BRIEF DESCRIPTION OF THE DRAWINGS

[58] The present teachings described herein will be more fully understood from the following description of various illustrative embodiments, when read together with the accompanying drawing. It should be understood that the drawing described below is for illustration purposes only and is not intended to limit the scope of the present teachings in any way.
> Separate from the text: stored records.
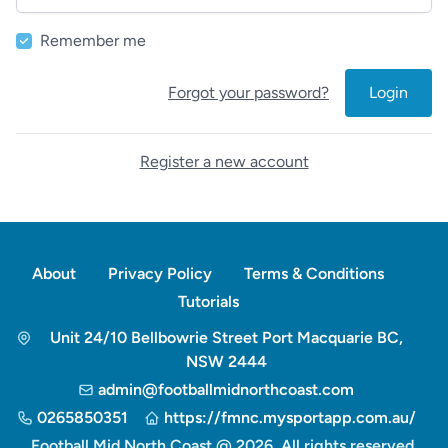
Remember me
Forgot your password?
Login
Register a new account
About
Privacy Policy
Terms & Conditions
Tutorials
Unit 24/10 Bellbowrie Street Port Macquarie BC,
NSW 2444
admin@footballmidnorthcoast.com
0265850351
https://fmnc.mysportapp.com.au/
Football Mid North Coast @ 2026. All rights reserved.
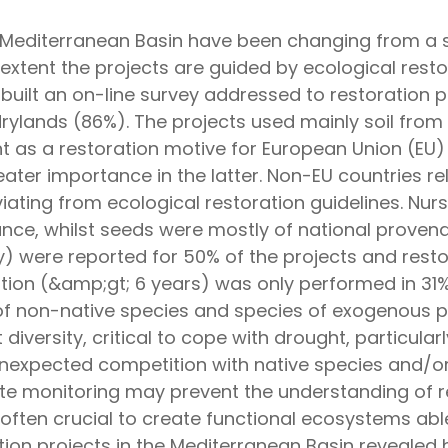
e Mediterranean Basin have been changing from a si
extent the projects are guided by ecological resto
 built an on-line survey addressed to restoration 
drylands (86%). The projects used mainly soil from
t as a restoration motive for European Union (EU) 
eater importance in the latter. Non-EU countries r
viating from ecological restoration guidelines. N
ance, whilst seeds were mostly of national proven
ity) were reported for 50% of the projects and res
tion (&amp;gt; 6 years) was only performed in 31
 of non-native species and species of exogenous p
t diversity, critical to cope with drought, particula
unexpected competition with native species and/or
ate monitoring may prevent the understanding of re
ften crucial to create functional ecosystems abl
tion projects in the Mediterranean Basin revealed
The foregoing and other objects, aspects, features, and advantages of the disclosure will become more apparent and may be better understood by referring to the following description taken in conjunction with the accompanying drawing, in which:

FIG. 1 shows a chart of the relative activity of ascr#18 vs. its zinc salt in an assay that measures protection of wheat plants from damage by the fungal pathogen Bipolaris sorokiniana.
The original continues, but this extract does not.